Dataset entries
────
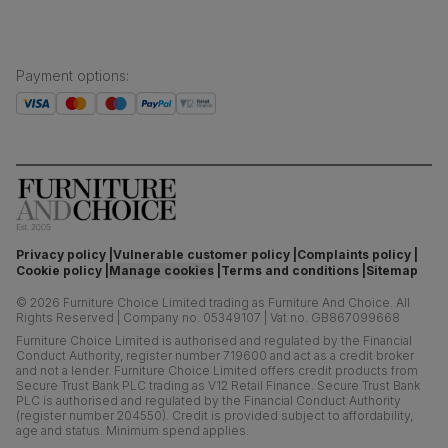
Payment options
:
Privacy policy
Vulnerable customer policy
Complaints policy
Cookie policy
Manage cookies
Terms and conditions
Sitemap
©
2026
Furniture Choice Limited trading as Furniture And Choice.
All
Rights Reserved
|
Company no. 05349107
|
Vat no. GB867099668
Furniture Choice Limited is authorised and regulated by the Financial
Conduct Authority, register number 719600 and act as a credit broker
and not a lender. Furniture Choice Limited offers credit products from
Secure Trust Bank PLC trading as V12 Retail Finance. Secure Trust Bank
PLC is authorised and regulated by the Financial Conduct Authority
(register number 204550). Credit is provided subject to affordability,
age and status. Minimum spend applies.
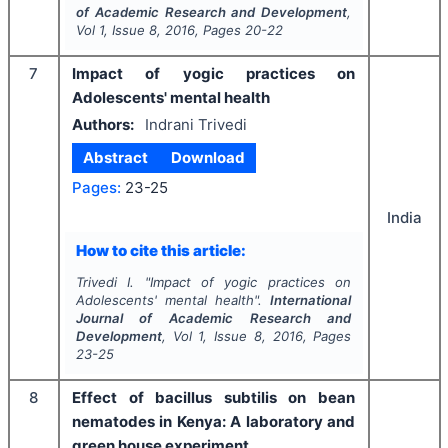
of Academic Research and Development
,
Vol
1
, Issue
8
,
2016
, Pages
20-22
7
Impact of yogic practices on
Adolescents' mental health
Authors:
Indrani Trivedi
Abstract
Download
Pages:
23-25
India
How to cite this article:
Trivedi I.
"
Impact of yogic practices on
Adolescents' mental health".
International
Journal of Academic Research and
Development
, Vol
1
, Issue
8
,
2016
, Pages
23-25
8
Effect of bacillus subtilis on bean
nematodes in Kenya: A laboratory and
green house experiment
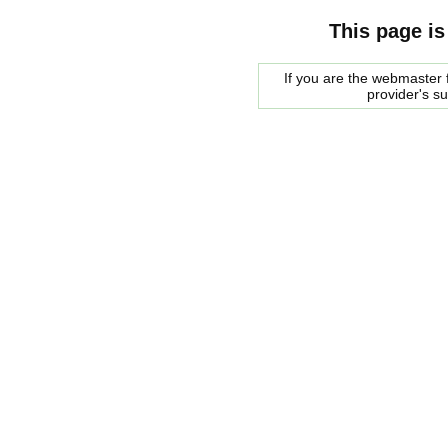
This page is
If you are the webmaster f
provider's s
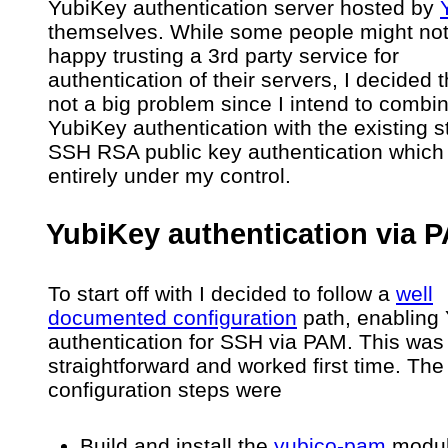
YubiKey authentication server hosted by
themselves. While some people might no
happy trusting a 3rd party service for
authentication of their servers, I decided 
not a big problem since I intend to combi
YubiKey authentication with the existing s
SSH RSA public key authentication which 
entirely under my control.
YubiKey authentication via 
To start off with I decided to follow a
well
documented configuration
path, enabling
authentication for SSH via PAM. This was 
straightforward and worked first time. The
configuration steps were
Build and install the
yubico-pam
modul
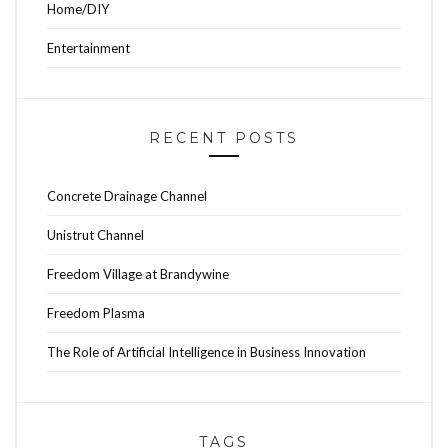
Home/DIY
Entertainment
RECENT POSTS
Concrete Drainage Channel
Unistrut Channel
Freedom Village at Brandywine
Freedom Plasma
The Role of Artificial Intelligence in Business Innovation
TAGS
────
- _TO DO_
Your task is to restate every record word for word. Omit all pictures.

- _RESULT OF THE TASK_
Payment options
:
Privacy policy
Vulnerable customer policy
Complaints policy
Cookie policy
Manage cookies
Terms and conditions
Sitemap
©
2026
Furniture Choice Limited trading as Furniture And Choice.
All
Rights Reserved
|
Company no. 05349107
|
Vat no. GB867099668
Furniture Choice Limited is authorised and regulated by the Financial
Conduct Authority, register number 719600 and act as a credit broker
and not a lender. Furniture Choice Limited offers credit products from
Secure Trust Bank PLC trading as V12 Retail Finance. Secure Trust Bank
PLC is authorised and regulated by the Financial Conduct Authority
(register number 204550). Credit is provided subject to affordability,
age and status. Minimum spend applies.
of Academic Research and Development
,
Vol
1
, Issue
8
,
2016
, Pages
20-22
7
Impact of yogic practices on
Adolescents' mental health
Authors:
Indrani Trivedi
Abstract
Download
Pages:
23-25
India
How to cite this article:
Trivedi I.
"
Impact of yogic practices on
Adolescents' mental health".
International
Journal of Academic Research and
Development
, Vol
1
, Issue
8
,
2016
, Pages
23-25
8
Effect of bacillus subtilis on bean
nematodes in Kenya: A laboratory and
green house experiment
This page is
If you are the webmaster f
provider's s
YubiKey authentication server hosted by
themselves. While some people might no
happy trusting a 3rd party service for
authentication of their servers, I decided 
not a big problem since I intend to combi
YubiKey authentication with the existing s
SSH RSA public key authentication which 
entirely under my control.
YubiKey authentication via 
To start off with I decided to follow a
well
documented configuration
path, enabling
authentication for SSH via PAM. This was 
straightforward and worked first time. The
configuration steps were
Build and install the
yubico-pam
modul
Home/DIY
Entertainment
RECENT POSTS
Concrete Drainage Channel
Unistrut Channel
Freedom Village at Brandywine
Freedom Plasma
The Role of Artificial Intelligence in Business Innovation
TAGS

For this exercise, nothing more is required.